Your goal:
The required answer is each line in the entries below where "principais" occurs.
Content starts
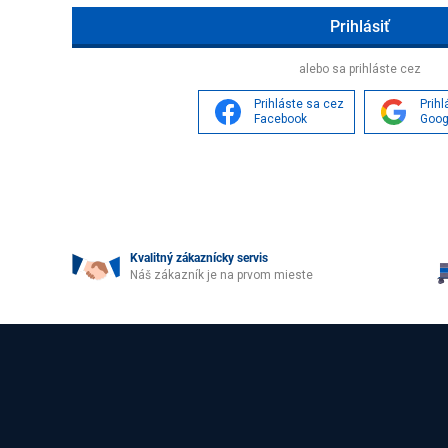
Age
alebo sa prihláste cez
Prihláste sa cez
Prih
Facebook
Goog
Kvalitný zákaznícky servis
Náš zákazník je na prvom mieste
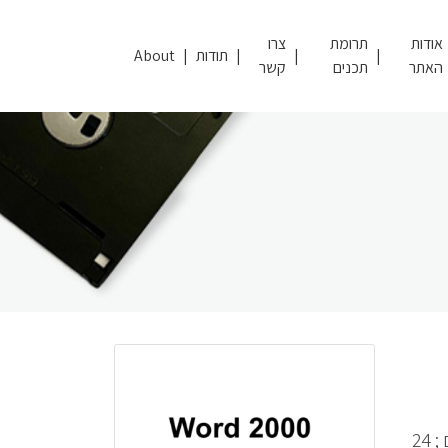
אודות
תרומת
צרו
תודות
About
האתר
תכנים
קשר
התאמה לגירסה 2000 – עריכה ועיצוב – ענבל אילני | 222 עמודים : איורים ; 24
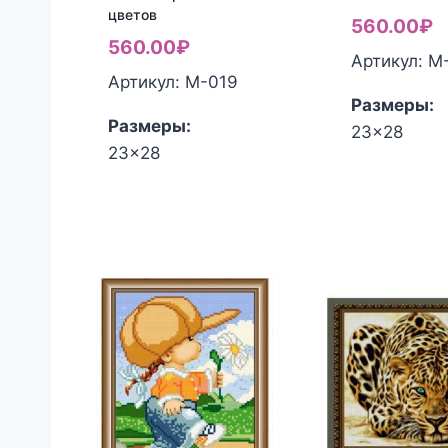
цветов
560.00
₽
560.00
₽
Артикул: М
Артикул: М-019
Размеры:
Размеры:
23x28
23x28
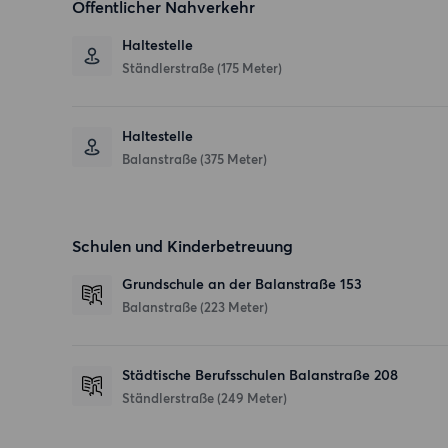
Öffentlicher Nahverkehr
Haltestelle
Ständlerstraße (175 Meter)
Haltestelle
Balanstraße (375 Meter)
Schulen und Kinderbetreuung
Grundschule an der Balanstraße 153
Balanstraße
(223 Meter)
Städtische Berufsschulen Balanstraße 208
Ständlerstraße
(249 Meter)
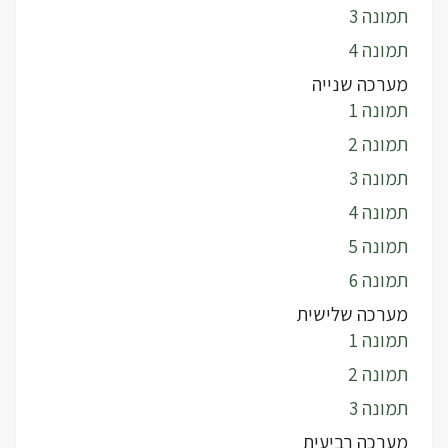
תמונה 3
תמונה 4
מערכה שנייה
תמונה 1
תמונה 2
תמונה 3
תמונה 4
תמונה 5
תמונה 6
מערכה שלישית
תמונה 1
תמונה 2
תמונה 3
מערכה רביעית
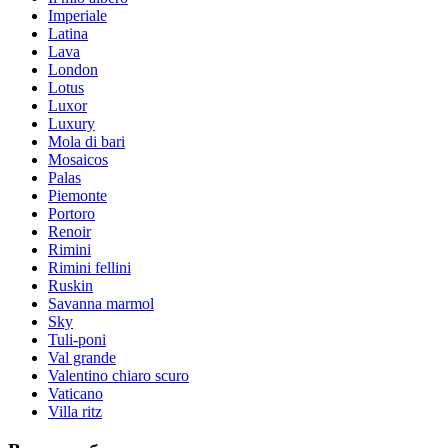
Imperiale
Latina
Lava
London
Lotus
Luxor
Luxury
Mola di bari
Mosaicos
Palas
Piemonte
Portoro
Renoir
Rimini
Rimini fellini
Ruskin
Savanna marmol
Sky
Tuli-poni
Val grande
Valentino chiaro scuro
Vaticano
Villa ritz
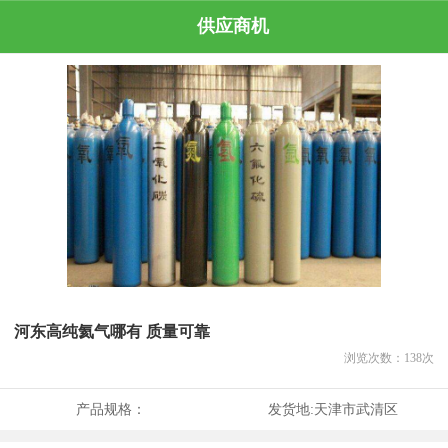
供应商机
河东高纯氦气哪有 质量可靠
浏览次数：
138
次
产品规格：
发货地:
天津市武清区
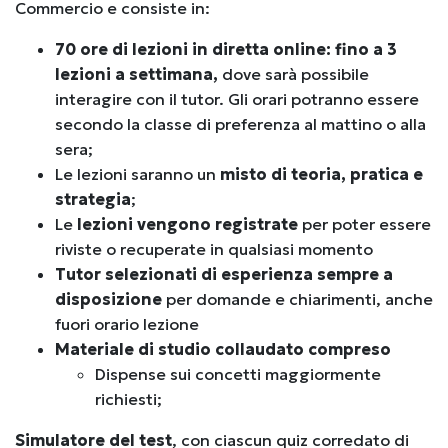
Commercio e consiste in:
70 ore di lezioni in diretta online: fino a 3
lezioni a settimana,
dove sarà possibile
interagire con il tutor. Gli orari potranno essere
secondo la classe di preferenza al mattino o alla
sera;
Le lezioni saranno un
misto di teoria, pratica e
strategia
;
Le
lezioni vengono registrate
per poter essere
riviste o recuperate in qualsiasi momento
Tutor selezionati di esperienza sempre a
disposizione
per domande e chiarimenti, anche
fuori orario lezione
Materiale di studio collaudato compreso
Dispense sui concetti maggiormente
richiesti;
Simulatore del test
, con ciascun quiz corredato di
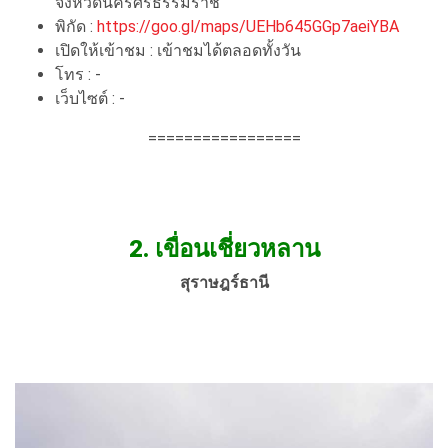
จังหวัดนครศรีธรรมราช
พิกัด :
https://goo.gl/maps/UEHb645GGp7aeiYBA
เปิดให้เข้าชม : เข้าชมได้ตลอดทั้งวัน
โทร : -
เว็บไซต์ : -
=================
2.
เขื่อนเชี่ยวหลาน
สุราษฎร์ธานี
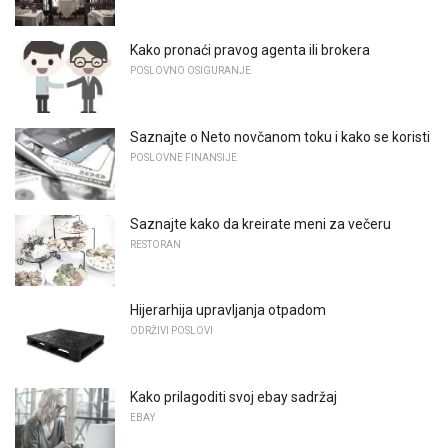
Kako pronaći pravog agenta ili brokera
POSLOVNO OSIGURANJE
Saznajte o Neto novčanom toku i kako se koristi
POSLOVNE FINANSIJE
Saznajte kako da kreirate meni za večeru
RESTORAN
Hijerarhija upravljanja otpadom
ODRŽIVI POSLOVI
Kako prilagoditi svoj ebay sadržaj
EBAY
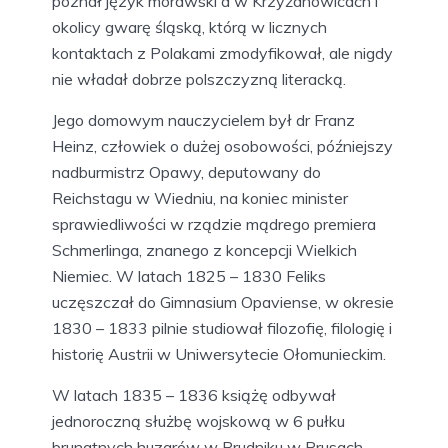
poznał język morawski a w Krzyżanowicach i
okolicy gwarę śląską, którą w licznych
kontaktach z Polakami zmodyfikował, ale nigdy
nie władał dobrze polszczyzną literacką.
Jego domowym nauczycielem był dr Franz
Heinz, człowiek o dużej osobowości, późniejszy
nadburmistrz Opawy, deputowany do
Reichstagu w Wiedniu, na koniec minister
sprawiedliwości w rządzie mądrego premiera
Schmerlinga, znanego z koncepcji Wielkich
Niemiec. W latach 1825 – 1830 Feliks
uczęszczał do Gimnasium Opaviense, w okresie
1830 – 1833 pilnie studiował filozofię, filologię i
historię Austrii w Uniwersytecie Ołomunieckim.
W latach 1835 – 1836 książę odbywał
jednoroczną służbę wojskową w 6 pułku
brunatnych huzarów w Prudniku w Prusach,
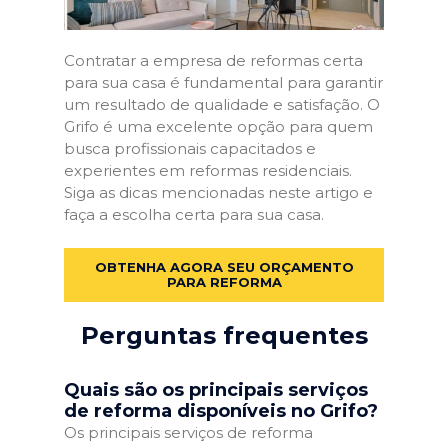
Contratar a empresa de reformas certa
para sua casa é fundamental para garantir
um resultado de qualidade e satisfação. O
Grifo é uma excelente opção para quem
busca profissionais capacitados e
experientes em reformas residenciais.
Siga as dicas mencionadas neste artigo e
faça a escolha certa para sua casa.
OBTENHA AGORA SEU ORÇAMENTO
PARA REFORMA
Perguntas frequentes
Quais são os principais serviços
de reforma disponíveis no Grifo?
Os principais serviços de reforma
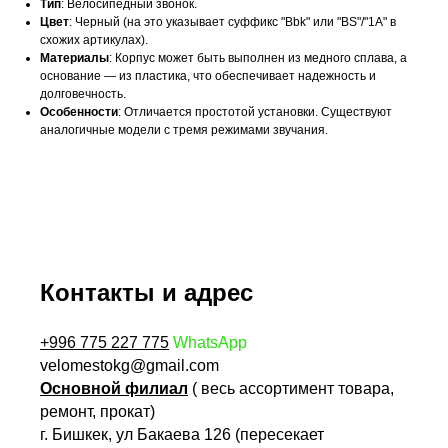
Тип
: Велосипедный звонок.
Цвет
: Черный (на это указывает суффикс "Bbk" или "BS"/"1A" в
схожих артикулах).
Материалы
: Корпус может быть выполнен из медного сплава, а
основание — из пластика, что обеспечивает надежность и
долговечность.
Особенности
: Отличается простотой установки. Существуют
аналогичные модели с тремя режимами звучания.
Контакты и адрес
+996 775 227 775
WhatsApp
velomestokg@gmail.com
Основной филиал
( весь ассортимент товара,
ремонт, прокат)
г. Бишкек, ул Бакаева 126 (пересекает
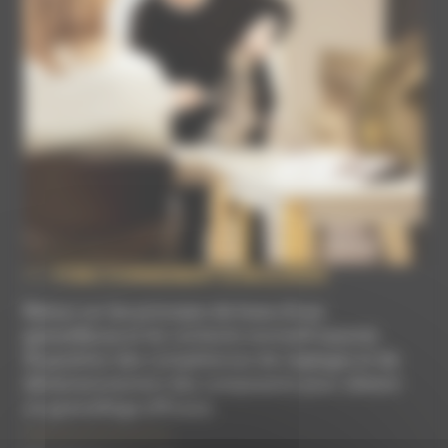
FONCTIONNEMENT & RÉGLAGES
Retour sur les principes de base d'une
grenailleuse et du contexte normatif associé.
Acquisition des compétences de réglages et de
dimensionnement des composants pour obtenir
un grenaillage efficace.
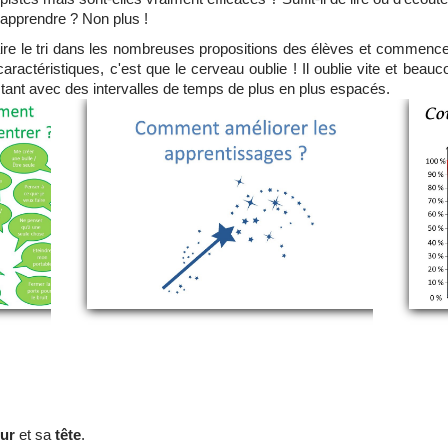
 apprendre ? Non plus !
faire le tri dans les nombreuses propositions des élèves et commence
ractéristiques, c'est que le cerveau oublie ! Il oublie vite et beaucou
tant avec des intervalles de temps de plus en plus espacés.
ur
et sa
tête
.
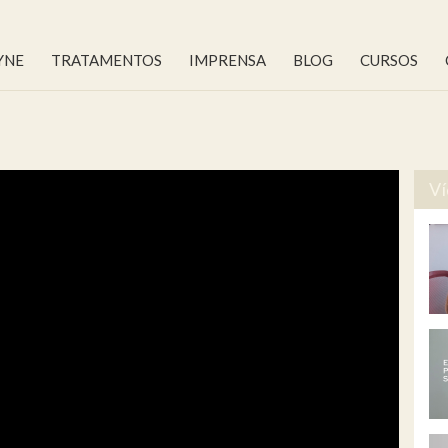
YNE
TRATAMENTOS
IMPRENSA
BLOG
CURSOS
Ví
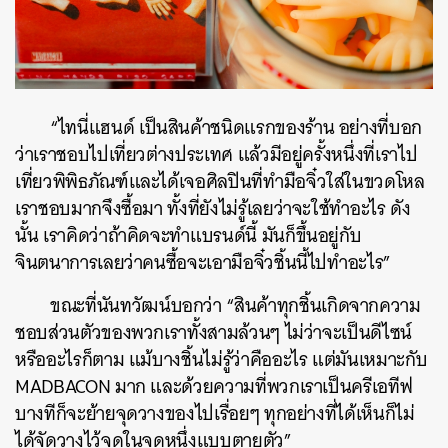
“ไทนี่แฮนด์ เป็นสินค้าชนิดแรกของร้าน อย่างที่บอก
ว่าเราชอบไปเที่ยวต่างประเทศ แล้วมีอยู่ครั้งหนึ่งที่เราไป
เที่ยวพิพิธภัณฑ์และได้เจอศิลปินที่ทำมือจิ๋วใส่ในขวดโหล
เราชอบมากจึงซื้อมา ทั้งที่ยังไม่รู้เลยว่าจะใช้ทำอะไร ดัง
นั้น เราคิดว่าถ้าคิดจะทำแบรนด์นี้ มันก็ขึ้นอยู่กับ
จินตนาการเลยว่าคนซื้อจะเอามือจิ๋วชิ้นนี้ไปทำอะไร”
ขณะที่นันทวัฒน์บอกว่า “สินค้าทุกชิ้นเกิดจากความ
ชอบส่วนตัวของพวกเราทั้งสามล้วนๆ ไม่ว่าจะเป็นดีไซน์
หรืออะไรก็ตาม แม้บางชิ้นไม่รู้ว่าคืออะไร แต่มันเหมาะกับ
MADBACON มาก และด้วยความที่พวกเราเป็นครีเอทีฟ
บางทีก็จะย้ายจุดวางของไปเรื่อยๆ ทุกอย่างที่ได้เห็นก็ไม่
ได้จัดวางไว้จุดในจุดหนึ่งแบบตายตัว”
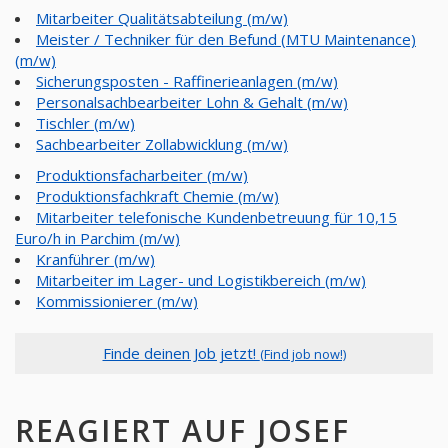
Mitarbeiter Qualitätsabteilung (m/w)
Meister / Techniker für den Befund (MTU Maintenance)
(m/w)
Sicherungsposten - Raffinerieanlagen (m/w)
Personalsachbearbeiter Lohn & Gehalt (m/w)
Tischler (m/w)
Sachbearbeiter Zollabwicklung (m/w)
Produktionsfacharbeiter (m/w)
Produktionsfachkraft Chemie (m/w)
Mitarbeiter telefonische Kundenbetreuung für 10,15
Euro/h in Parchim (m/w)
Kranführer (m/w)
Mitarbeiter im Lager- und Logistikbereich (m/w)
Kommissionierer (m/w)
Finde deinen Job jetzt!
(Find job now!)
REAGIERT AUF JOSEF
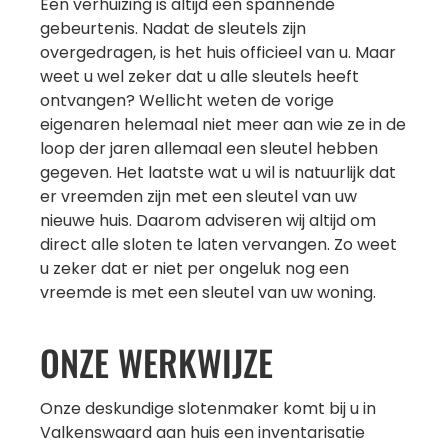
Een verhuizing is altijd een spannende
gebeurtenis. Nadat de sleutels zijn
overgedragen, is het huis officieel van u. Maar
weet u wel zeker dat u alle sleutels heeft
ontvangen? Wellicht weten de vorige
eigenaren helemaal niet meer aan wie ze in de
loop der jaren allemaal een sleutel hebben
gegeven. Het laatste wat u wil is natuurlijk dat
er vreemden zijn met een sleutel van uw
nieuwe huis. Daarom adviseren wij altijd om
direct alle sloten te laten vervangen. Zo weet
u zeker dat er niet per ongeluk nog een
vreemde is met een sleutel van uw woning.
ONZE WERKWIJZE
Onze deskundige slotenmaker komt bij u in
Valkenswaard aan huis een inventarisatie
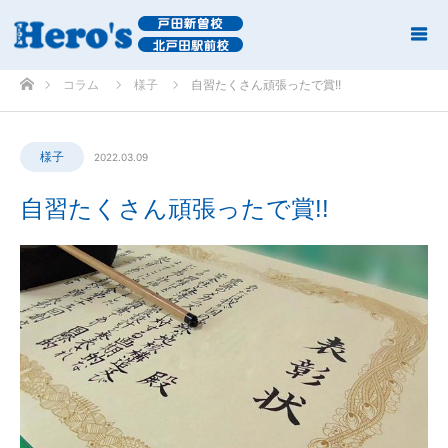
ホーム
コラム
様子
自習たくさん頑張ったで賞!!
様子
2022.03.09
自習たくさん頑張ったで賞!!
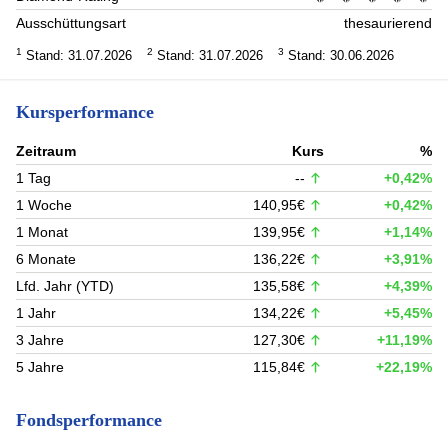
Ausschüttungsart
thesaurierend
1
2
3
Stand: 31.07.2026
Stand: 31.07.2026
Stand: 30.06.2026
Kursperformance
Zeitraum
Kurs
%
1 Tag
--
+0,42%
1 Woche
140,95€
+0,42%
1 Monat
139,95€
+1,14%
6 Monate
136,22€
+3,91%
Lfd. Jahr (YTD)
135,58€
+4,39%
1 Jahr
134,22€
+5,45%
3 Jahre
127,30€
+11,19%
5 Jahre
115,84€
+22,19%
Fondsperformance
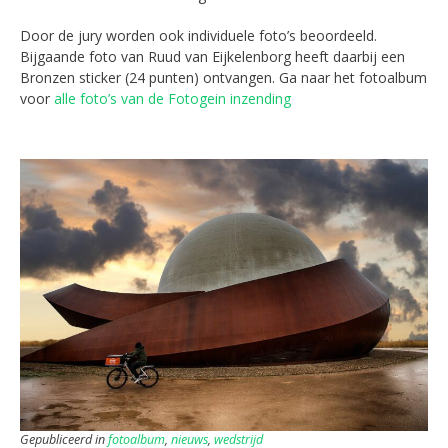
Door de jury worden ook individuele foto’s beoordeeld.
Bijgaande foto van Ruud van Eijkelenborg heeft daarbij een
Bronzen sticker (24 punten) ontvangen. Ga naar het fotoalbum
voor
alle foto’s van de Fotogein inzending
Gepubliceerd in
fotoalbum
,
nieuws
,
wedstrijd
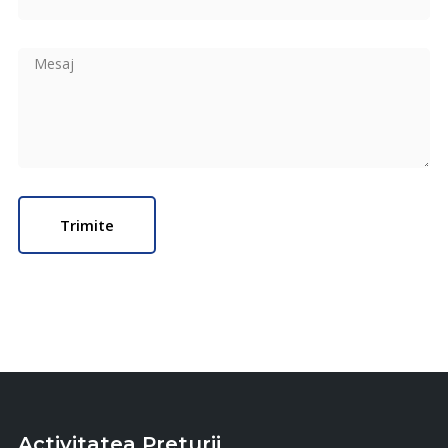
Activitatea Preturii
Content ends
Task result:
Quais são os principais serviços
Os principais serviços de reforma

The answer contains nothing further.